Allora, eravamo all’inizio degli anni ’50, le due strade che consentivano
l’accesso alla Vetta, erano ancora con il fondo sterrato, non avendo ancora mai
conosciuto l’asfalto. E si andava su a fatica, lungo i tornanti che
s’inerpicano sulle pendici del monte, per noi che amavamo lo sport, sapevano di
Stelvio e di Izoard e ci davano l’illusione di ripetere le imprese dei nostri
campioni. Ogni volta era uno sforzo immane, un sudore ed una sofferenza notevoli,
ma il raggiungimento della Vetta, ci ripagava ampiamente.
Quell’atmosfera
di pace bucolica, il silenzio, l’aria serena, tersa, profumata dalla resina dei
pini, si sposava con il nostro desiderio di riposare, dopo un’estenuante fatica
che, tuttavia, per la passione sportiva che ci animava, era goduta come un
piacere dell’anima. Sotto di noi, fin dove poteva spaziare il nostro occhio, si
poteva ammirare il paesaggio da favola che, ogni volta, si offre con una
spontaneità ed un’immediatezza unica ai visitatori che giungono in quel luogo
mitico.
Fra
mare e cielo, Erice ci veniva incontro con il profumo delle sue secolari
pinete, con la magia delle sue viuzze nitide e silenziose, con l’affascinante bellezza
dei suoi cortiletti fioriti e addormentati.

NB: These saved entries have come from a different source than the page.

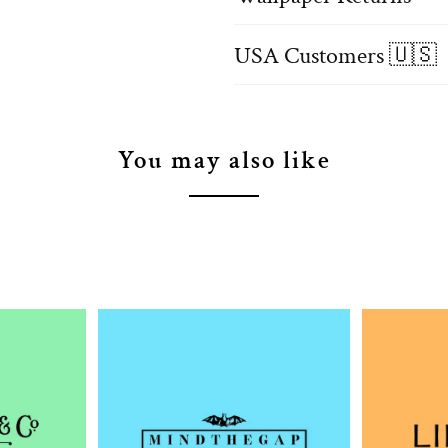
USA Customers 🇺🇸
You may also like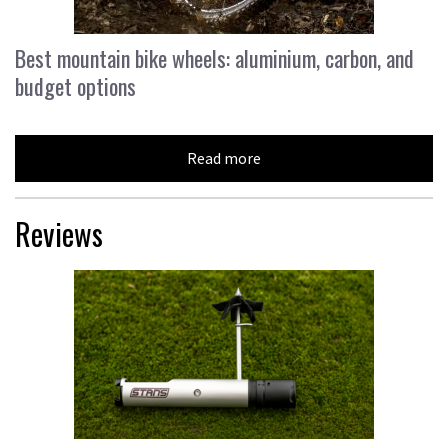
Best mountain bike wheels: aluminium, carbon, and
budget options
Read more
Reviews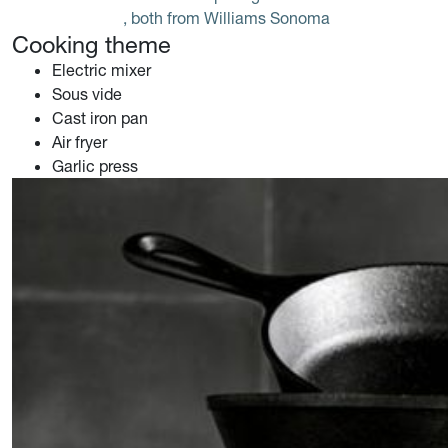
, both from Williams Sonoma
Cooking theme
Electric mixer
Sous vide
Cast iron pan
Air fryer
Garlic press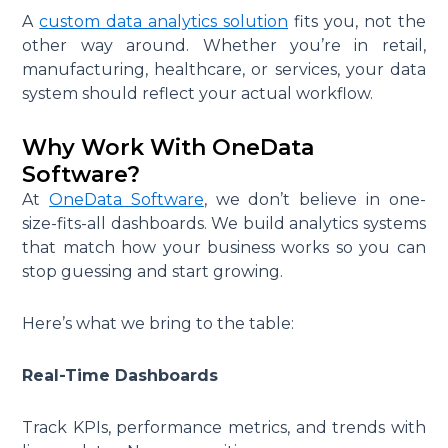
A
custom data analytics solution
fits you, not the
other way around. Whether you’re in retail,
manufacturing, healthcare, or services, your data
system should reflect your actual workflow.
Why Work With OneData
Software?
At
OneData Software
, we don’t believe in one-
size-fits-all dashboards. We build analytics systems
that match how your business works so you can
stop guessing and start growing.
Here’s what we bring to the table:
Real-Time Dashboards
Track KPIs, performance metrics, and trends with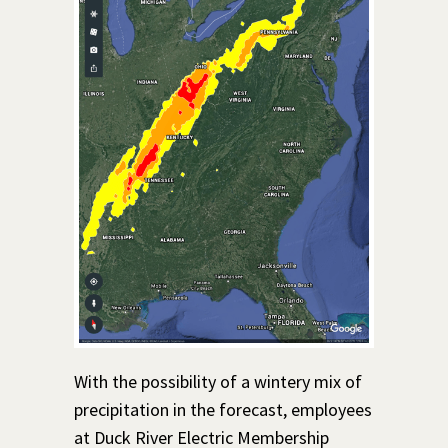
With the possibility of a wintery mix of
precipitation in the forecast, employees
at Duck River Electric Membership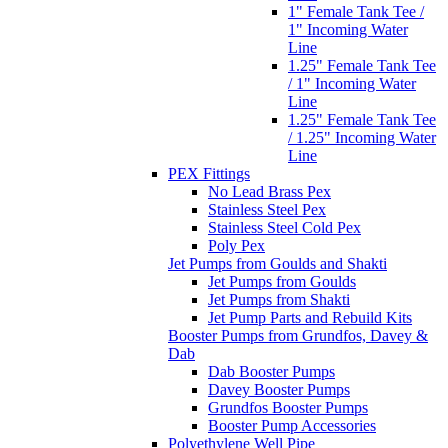
1" Female Tank Tee /
1" Incoming Water
Line
1.25" Female Tank Tee
/ 1" Incoming Water
Line
1.25" Female Tank Tee
/ 1.25" Incoming Water
Line
PEX Fittings
No Lead Brass Pex
Stainless Steel Pex
Stainless Steel Cold Pex
Poly Pex
Jet Pumps from Goulds and Shakti
Jet Pumps from Goulds
Jet Pumps from Shakti
Jet Pump Parts and Rebuild Kits
Booster Pumps from Grundfos, Davey &
Dab
Dab Booster Pumps
Davey Booster Pumps
Grundfos Booster Pumps
Booster Pump Accessories
Polyethylene Well Pipe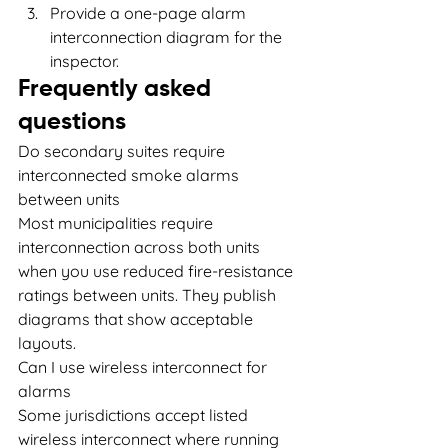
Provide a one-page alarm 
interconnection diagram for the 
inspector.
Frequently asked 
questions
Do secondary suites require 
interconnected smoke alarms 
between units
Most municipalities require 
interconnection across both units 
when you use reduced fire-resistance 
ratings between units. They publish 
diagrams that show acceptable 
layouts.
Can I use wireless interconnect for 
alarms
Some jurisdictions accept listed 
wireless interconnect where running 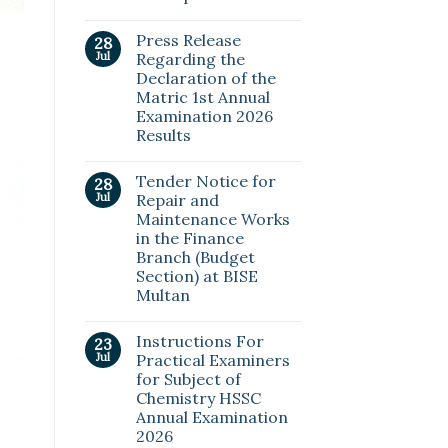
Press Release
28
Jul
Regarding the
Declaration of the
Matric 1st Annual
Examination 2026
Results
Tender Notice for
28
Jul
Repair and
Maintenance Works
in the Finance
Branch (Budget
Section) at BISE
Multan
Instructions For
23
Jul
Practical Examiners
for Subject of
Chemistry HSSC
Annual Examination
2026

Sospinta dal vento, giunge a volte
dal mare una nebbia che avvolge la vetta e, alternativamente, s’infittisce o
dirada, suscitando con le sue sfumature i fantasmi di un passato antico ed
eterno.
Alla
fine, se avessimo avuto un’età più adulta e la volontà di farlo, avremmo potuto
scegliere d’intraprendere la carriera sportiva ed agonistica, ma, a quindici
anni, ci accontentavamo semplicemente di divertirci, in fondo, in quelle
piccole sfide tra noi, non era molto importante chi vinceva, bastava che
avessimo potuto esprimere la passione che ci animava e ci spingeva a fruire di
uno sport nel quale ci identificavamo e che consideravamo un valore aggiunto
alle opportunità che la vita ci offriva.